● About this task:
Retype all data exactly as given. Pictures should not be retyped.

[Saved data entries]
▽
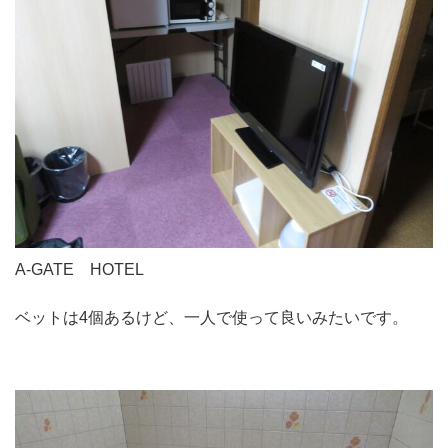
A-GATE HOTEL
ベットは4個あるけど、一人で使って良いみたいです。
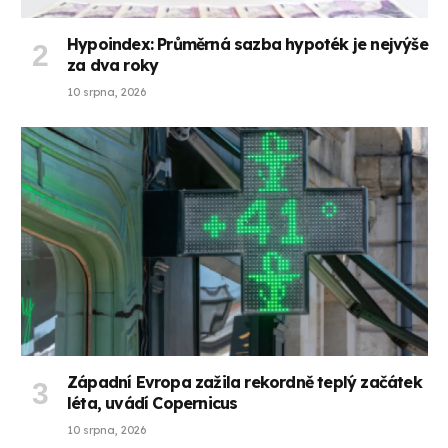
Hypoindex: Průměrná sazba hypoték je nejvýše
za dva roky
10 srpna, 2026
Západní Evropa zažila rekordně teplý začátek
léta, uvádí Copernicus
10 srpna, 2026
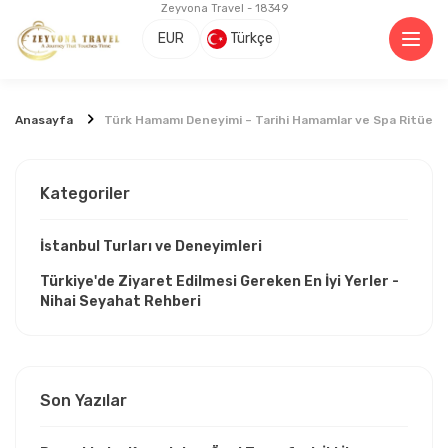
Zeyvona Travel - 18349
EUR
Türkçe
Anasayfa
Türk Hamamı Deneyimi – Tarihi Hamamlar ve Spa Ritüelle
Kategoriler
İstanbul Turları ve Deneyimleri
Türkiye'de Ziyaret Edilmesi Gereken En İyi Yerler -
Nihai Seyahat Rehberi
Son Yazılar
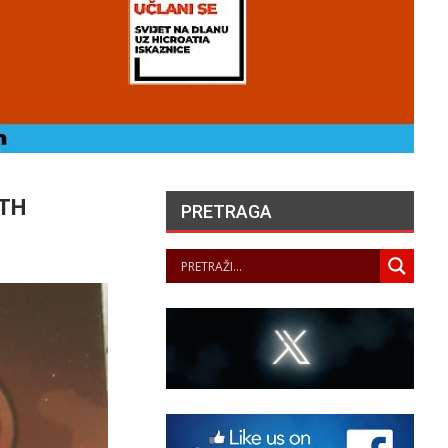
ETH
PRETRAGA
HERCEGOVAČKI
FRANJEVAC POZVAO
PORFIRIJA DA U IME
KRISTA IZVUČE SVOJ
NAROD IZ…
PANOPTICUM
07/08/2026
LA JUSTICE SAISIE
△
● Answer area:
A-GATE HOTEL
ベットは4個あるけど、一人で使って良いみたいです。
Hypoindex: Průměrná sazba hypoték je nejvýše
za dva roky
10 srpna, 2026
Západní Evropa zažila rekordně teplý začátek
léta, uvádí Copernicus
10 srpna, 2026
Zeyvona Travel - 18349
EUR
Türkçe
Anasayfa
Türk Hamamı Deneyimi – Tarihi Hamamlar ve Spa Ritüelle
Kategoriler
İstanbul Turları ve Deneyimleri
Türkiye'de Ziyaret Edilmesi Gereken En İyi Yerler -
Nihai Seyahat Rehberi
Son Yazılar
ETH
PRETRAGA
HERCEGOVAČKI
FRANJEVAC POZVAO
PORFIRIJA DA U IME
KRISTA IZVUČE SVOJ
NAROD IZ…
PANOPTICUM
07/08/2026
LA JUSTICE SAISIE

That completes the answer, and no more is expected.